The Alaska Democratic Party has joined a fundraising campaign with Hillary Clinton's presidential campaign that facilitates big contributions from deep-pocketed donors, saying it won't "unilaterally disarm" while Democrats pursue campaign finance reforms that could bar such donations.
The campaign — technically known as a "joint fundraising committee" — takes advantage of a 2014 U.S. Supreme Court ruling that eliminated a $123,000 federal cap on the total contributions that individual donors could make to political parties and candidates in a single two-year election cycle.
At the time, Democratic U.S. Sen. Mark Begich was in the middle of his unsuccessful re-election bid against Republicans like Dan Sullivan, who was ultimately elected.
Following the Supreme Court decision, Alaska Democratic Party Chair Mike Wenstrup complained that campaign finance rules allow "super-wealthy individuals to funnel money into races like Alaska's."

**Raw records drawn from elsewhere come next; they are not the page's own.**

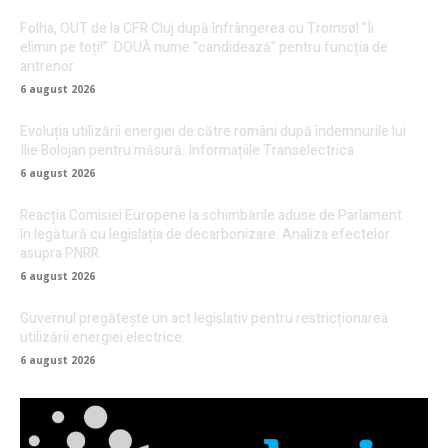
Folha, OUT de la CFR Cluj după înfrângerea cu Tromsø! ”Îi
elimin pe toți!”. DOUĂ nume ”candidează” pentru funcția de
antrenor
6 august 2026
Evoluția utilizării energiei de către români după îndemnurile lui
Ilie Bolojan pentru măsură. Informațiile Transelectrica
6 august 2026
Reacția Comisiei Europene la schimbările aduse de Parlament
în legătură cu legislația de decarbonizare. Analiza efectelor
asupra PNRR.
6 august 2026
Guvernul pregătește un act legislativ pentru restricționarea
utilizării energiei electrice.
6 august 2026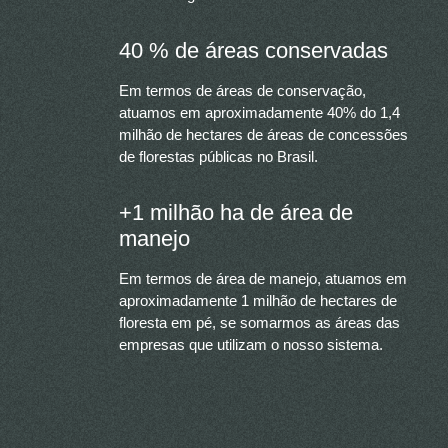
40 % de áreas conservadas
Em termos de áreas de conservação,
atuamos em aproximadamente 40% do 1,4
milhão de hectares de áreas de concessões
de florestas públicas no Brasil.
+1 milhão ha de área de
manejo
Em termos de área de manejo, atuamos em
aproximadamente 1 milhão de hectares de
floresta em pé, se somarmos as áreas das
empresas que utilizam o nosso sistema.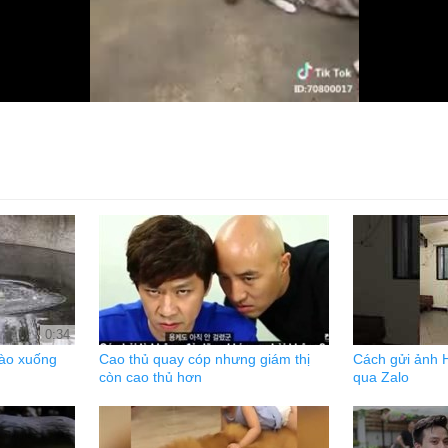
0:34
hào xuống
Cao thủ quay cóp nhưng giám thị
Cách gửi ảnh 
còn cao thủ hơn
qua Zalo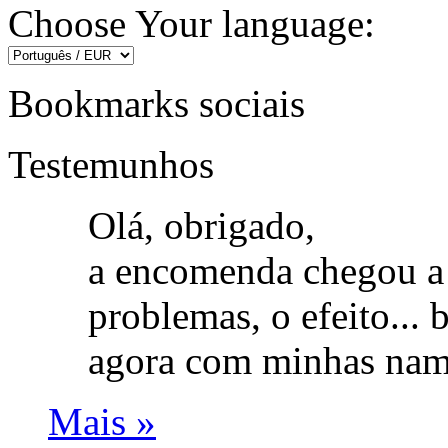
Choose Your language:
Bookmarks sociais
Testemunhos
Olá, obrigado,
a encomenda chegou a
problemas, o efeito...
agora com minhas nam
Mais »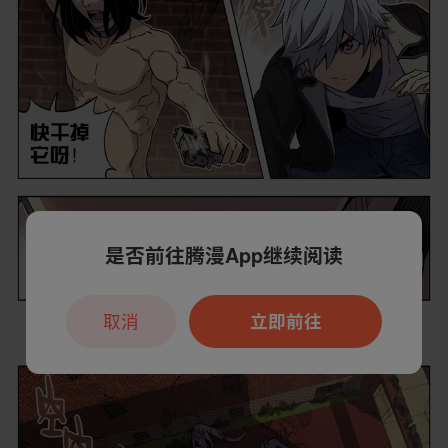
是否前往腾漫App继续阅读
取消
立即前往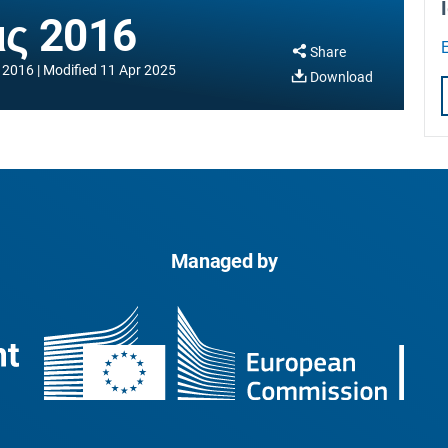
ις 2016
Share
 2016
Modified
11 Apr 2025
Download
Managed by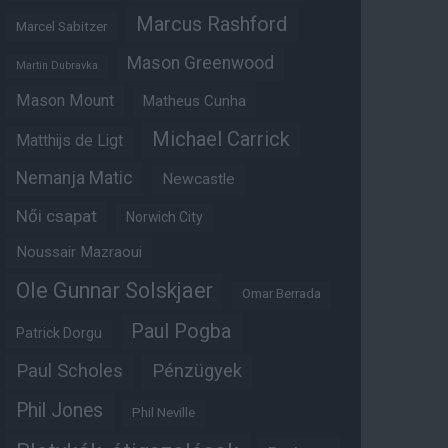
Marcus Rashford
Marcel Sabitzer
Mason Greenwood
Martin Dubravka
Mason Mount
Matheus Cunha
Michael Carrick
Matthijs de Ligt
Nemanja Matic
Newcastle
Női csapat
Norwich City
Noussair Mazraoui
Ole Gunnar Solskjaer
Omar Berrada
Paul Pogba
Patrick Dorgu
Paul Scholes
Pénzügyek
Phil Jones
Phil Neville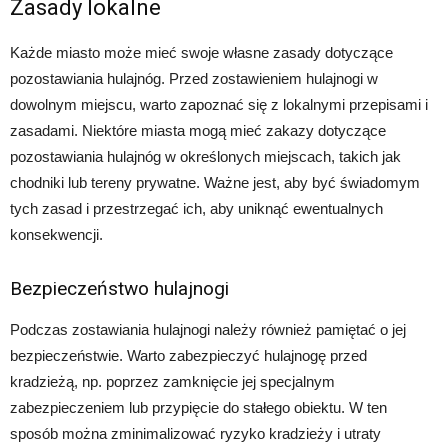
Zasady lokalne
Każde miasto może mieć swoje własne zasady dotyczące
pozostawiania hulajnóg. Przed zostawieniem hulajnogi w
dowolnym miejscu, warto zapoznać się z lokalnymi przepisami i
zasadami. Niektóre miasta mogą mieć zakazy dotyczące
pozostawiania hulajnóg w określonych miejscach, takich jak
chodniki lub tereny prywatne. Ważne jest, aby być świadomym
tych zasad i przestrzegać ich, aby uniknąć ewentualnych
konsekwencji.
Bezpieczeństwo hulajnogi
Podczas zostawiania hulajnogi należy również pamiętać o jej
bezpieczeństwie. Warto zabezpieczyć hulajnogę przed
kradzieżą, np. poprzez zamknięcie jej specjalnym
zabezpieczeniem lub przypięcie do stałego obiektu. W ten
sposób można zminimalizować ryzyko kradzieży i utraty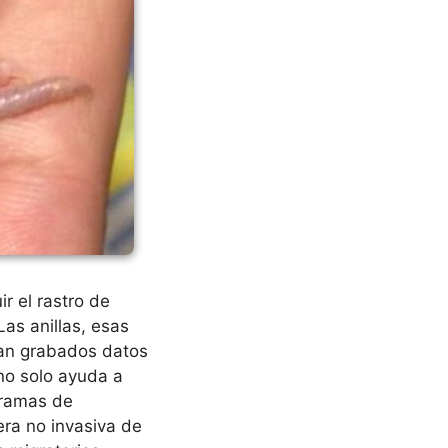
ir el rastro de
as anillas, esas
evan grabados datos
 no solo ayuda a
gramas de
ra no invasiva de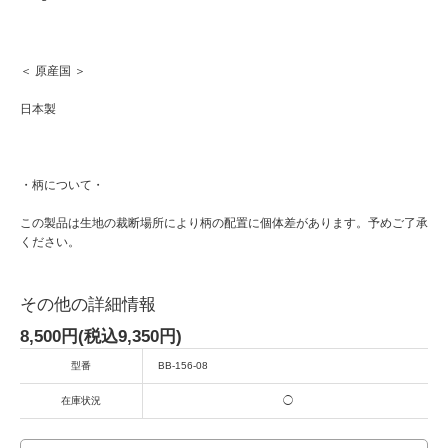
＜ 原産国 ＞
日本製
・柄について・
この製品は生地の裁断場所により柄の配置に個体差があります。予めご了承
ください。
その他の詳細情報
8,500円(税込9,350円)
型番
BB-156-08
在庫状況
◯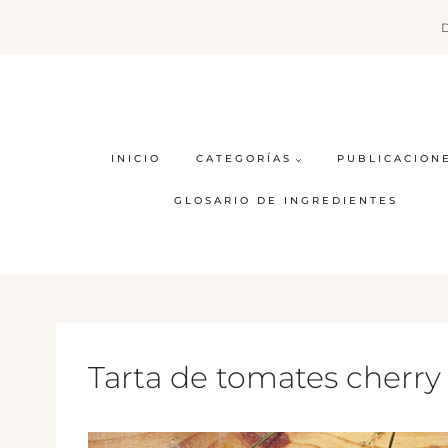
Saltar
al
contenido
INICIO
CATEGORÍAS
PUBLICACION
GLOSARIO DE INGREDIENTES
Tarta de tomates cherry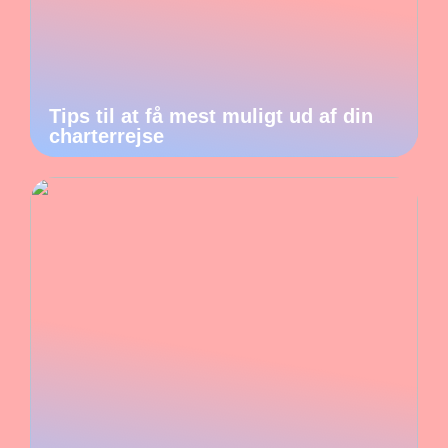
Tips til at få mest muligt ud af din
charterrejse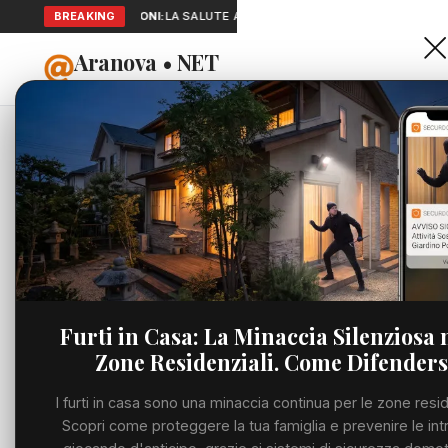
SEGNALAZIONI:
BREAKING
LA SALUTE A PORTATA DI MANO: TELEMEDICINA E
Aranova • NET
HOME
PORTALE UTILE AL TERRITORIO
Home
Cronaca
Viabilità
Utilità
Furti in Casa: La Minaccia Silenziosa 
Zone Residenziali. Come Difenders
Meteo
I furti in casa sono una minaccia continua per le zone resid
Precedente
Eventi
Scopri come proteggere la tua famiglia e prevenire le int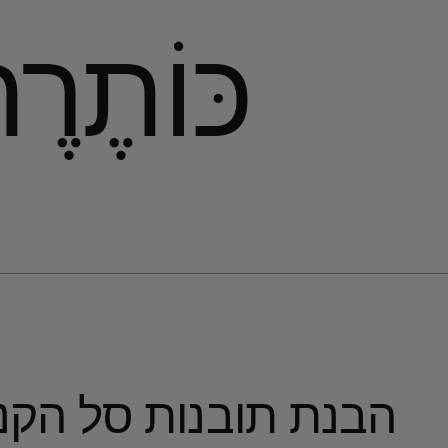
כּוֹתֶרֶ
הבנת תובנות סל הקני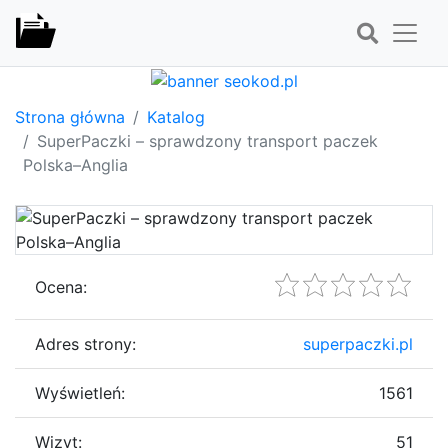
Strona główna
Katalog
SuperPaczki – sprawdzony transport paczek
Polska–Anglia
Ocena:
Adres strony:
superpaczki.pl
Wyświetleń:
1561
Wizyt:
51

"And the latest Supreme Court decision just opens the flood gates to more spending by Dan Sullivan's Outside supporters," Wenstrup said in a prepared statement, referencing Sullivan's Ohio roots.
In a federal filings this month, the Alaska Democrats joined with Clinton's campaign, the Democratic National Committee and 32 other state parties in creating the Hillary Victory Fund.
Individual donors are being asked to donate up to $366,100 to the fund each year — $2,700 of which goes to the Clinton campaign, while the DNC and the state parties get the rest, according to a report in the Washington Post.
In a prepared statement, Wenstrup said the Clinton fund is "an effort to help state parties benefit from the excitement around Democratic presidential candidates, so we can elect Democrats up and down the ticket in 2016 and beyond."
Campaign finance reform, Wenstrup added, requires changes in the membership of the Supreme Court to overturn past rulings that eliminated spending limits.
"We can only do that by electing Democrats up and down the ticket," the Democrats' statement quoted Wenstrup as saying. "We will not unilaterally disarm and hand the election over to the Republicans, who think that corporations are people and want to give corporations and the super-wealthy even more control over our democracy."
Republicans, meanwhile, are similarly pursuing wealthy contributors. The Post's report said one of the Republican National Committee's programs is seeking $1.34 million contributions from couples.